**PROBLEM DESCRIPTION:** Go through the data below and gather each line containing "skrytki".

——————

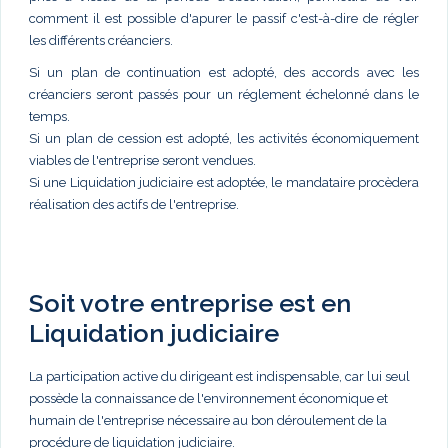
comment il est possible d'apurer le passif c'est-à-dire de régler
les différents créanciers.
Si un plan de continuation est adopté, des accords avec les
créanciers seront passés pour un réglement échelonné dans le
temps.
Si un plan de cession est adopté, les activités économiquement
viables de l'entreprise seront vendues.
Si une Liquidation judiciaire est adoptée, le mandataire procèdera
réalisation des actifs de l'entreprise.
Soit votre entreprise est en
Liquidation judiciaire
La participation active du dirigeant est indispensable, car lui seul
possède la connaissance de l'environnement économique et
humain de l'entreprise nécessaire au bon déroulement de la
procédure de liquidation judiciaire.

——————

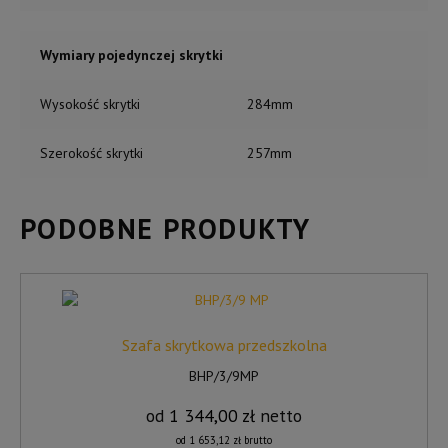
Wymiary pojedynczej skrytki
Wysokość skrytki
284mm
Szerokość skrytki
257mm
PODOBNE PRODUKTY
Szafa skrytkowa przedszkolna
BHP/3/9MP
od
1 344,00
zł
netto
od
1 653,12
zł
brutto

——————

**ANSWER BELOW:**
Wymiary pojedynczej skrytki
Wysokość skrytki
Szerokość skrytki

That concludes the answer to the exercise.